The "rare write" mechanism

June 1, 2017

This article was contributed by Nur Hussein

One of the ways to harden the kernel is by tightening permissions on memory to write-protect as much run-time data as possible. This means the kernel makes some data structures read-only to prevent malicious or accidental corruption. However, inevitably, most data structures need read/write access at some point. Because of this, a blanket read-only policy for these structures wouldn't work. Therefore, we need a mechanism that keeps sensitive data structures read-only when "at rest", but allows writes when the need arises.

Kees Cook proposed such a mechanism based on similar functionality that exists in the PaX/grsecurity patch set. Cook calls it "rare write", but that is a bit of misnomer considering that write access to some of the target data structures is not always rare. The resulting discussion on the Linux kernel mailing list fleshed out how the mechanism could be implemented, from a standpoint of both architecture-neutrality and performance.
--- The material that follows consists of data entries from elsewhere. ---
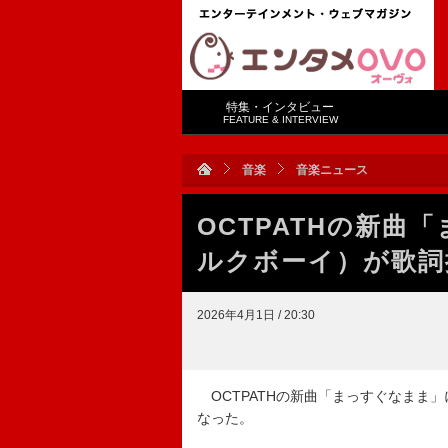
特集・インタビュー
FEATURE & INTERVIEW
音楽
音楽ニュース
OCTPATHの新曲
ルクボーイ）が歌詞
2026年4月1日 / 20:30
OCTPATHの新曲「まっすぐなまま
なった。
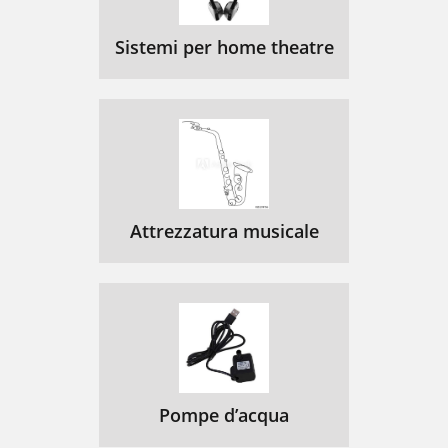
Sistemi per home theatre
Attrezzatura musicale
Pompe d’acqua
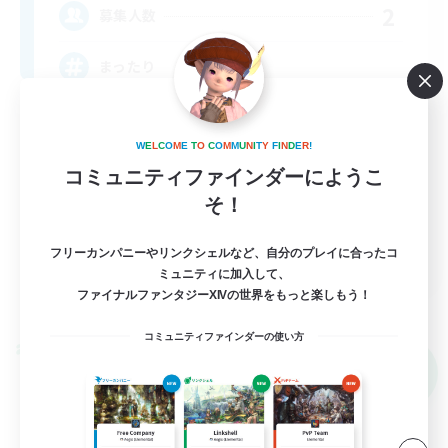
2
募集人数
まったり
初心者/若葉歓迎
W
E
L
C
O
M
E
T
O
C
O
M
M
U
N
I
T
Y
F
I
N
D
E
R
!
復帰者歓迎
コミュニティファインダーにようこ
雑談
そ！
まったりゆっくり楽しむ
JA
フリーカンパニーやリンクシェルなど、自分のプレイに合ったコ
ミュニティに加入して、
詳細を見る
ファイナルファンタジーXIVの世界をもっと楽しもう！
募集期間: 2026/09/06 まで
コミュニティファインダーの使い方
クロスワールドリンクシェル
NEW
Cook's proposed series of eleven patches for the rare_write() infrastructure consists of sample implementations for x86 and ARM, plus usage examples. Two new kernel configuration options, HAVE_ARCH_RARE_WRITE and HAVE_ARCH_RARE_WRITE_MEMCPY, were added to let architectures define whether or not they have implemented the new mechanism. Cook's implementation contains architecture-specific code that relies on CPU features on x86 and ARM that selectively enable and disable write access to areas of memory. Thus, the data write routines cannot be preemptible, as interrupting the kernel after it enables writing on read-only memory would result in leaving a window of vulnerability open. Cook noted that his code is inlined to discourage return-oriented programming attacks on the write-enable routines, which would otherwise be a juicy target for such attacks.

The architecture-specific nature of the code became a point of contention in the resulting discussion on the linux-kernel and kernel-hardening mailing lists. But first, let's look at how Cook's proposed mechanism works.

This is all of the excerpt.